__Work order__:
Which lines of the listing hold the string "UIElement"? Show each of them.

__Input material__:
# # #
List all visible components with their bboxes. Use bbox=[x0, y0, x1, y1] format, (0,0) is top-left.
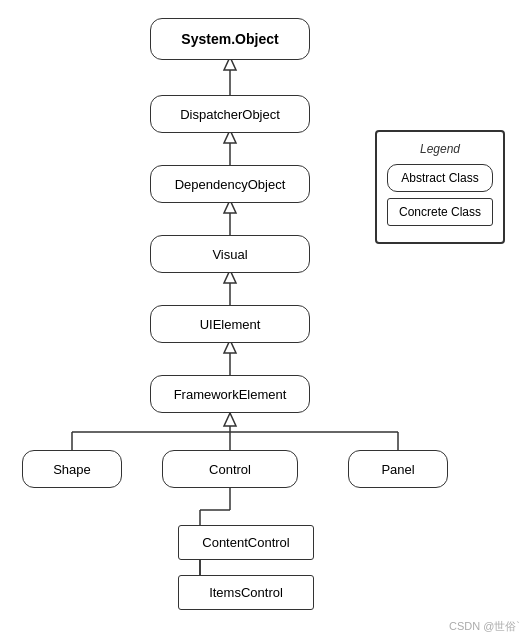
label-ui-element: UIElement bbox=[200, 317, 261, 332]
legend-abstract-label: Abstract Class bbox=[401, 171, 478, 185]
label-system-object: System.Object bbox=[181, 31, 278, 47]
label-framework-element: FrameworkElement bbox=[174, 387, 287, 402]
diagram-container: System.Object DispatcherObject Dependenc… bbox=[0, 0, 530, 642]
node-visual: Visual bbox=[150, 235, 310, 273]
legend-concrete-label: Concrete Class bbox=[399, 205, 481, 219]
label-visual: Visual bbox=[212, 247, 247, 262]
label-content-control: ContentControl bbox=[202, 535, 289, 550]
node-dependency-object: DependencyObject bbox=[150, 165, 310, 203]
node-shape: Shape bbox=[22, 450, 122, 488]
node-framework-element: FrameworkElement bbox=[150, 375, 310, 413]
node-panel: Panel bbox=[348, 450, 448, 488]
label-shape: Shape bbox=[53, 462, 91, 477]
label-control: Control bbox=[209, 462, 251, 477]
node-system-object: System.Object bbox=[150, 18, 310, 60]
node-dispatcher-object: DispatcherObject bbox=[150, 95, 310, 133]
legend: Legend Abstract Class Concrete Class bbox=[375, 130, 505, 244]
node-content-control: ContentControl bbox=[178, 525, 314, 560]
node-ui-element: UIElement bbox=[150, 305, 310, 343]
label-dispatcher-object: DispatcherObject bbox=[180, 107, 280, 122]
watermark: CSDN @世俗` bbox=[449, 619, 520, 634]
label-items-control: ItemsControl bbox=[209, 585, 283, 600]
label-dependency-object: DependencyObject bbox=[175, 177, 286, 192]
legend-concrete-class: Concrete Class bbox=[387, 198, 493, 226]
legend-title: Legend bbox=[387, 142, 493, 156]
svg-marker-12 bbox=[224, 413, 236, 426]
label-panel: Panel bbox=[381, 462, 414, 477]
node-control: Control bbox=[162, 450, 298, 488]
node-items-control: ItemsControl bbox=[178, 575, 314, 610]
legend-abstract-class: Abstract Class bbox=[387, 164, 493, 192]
# # #
__Answer for this exercise__:
label-ui-element: UIElement bbox=[200, 317, 261, 332]
node-ui-element: UIElement bbox=[150, 305, 310, 343]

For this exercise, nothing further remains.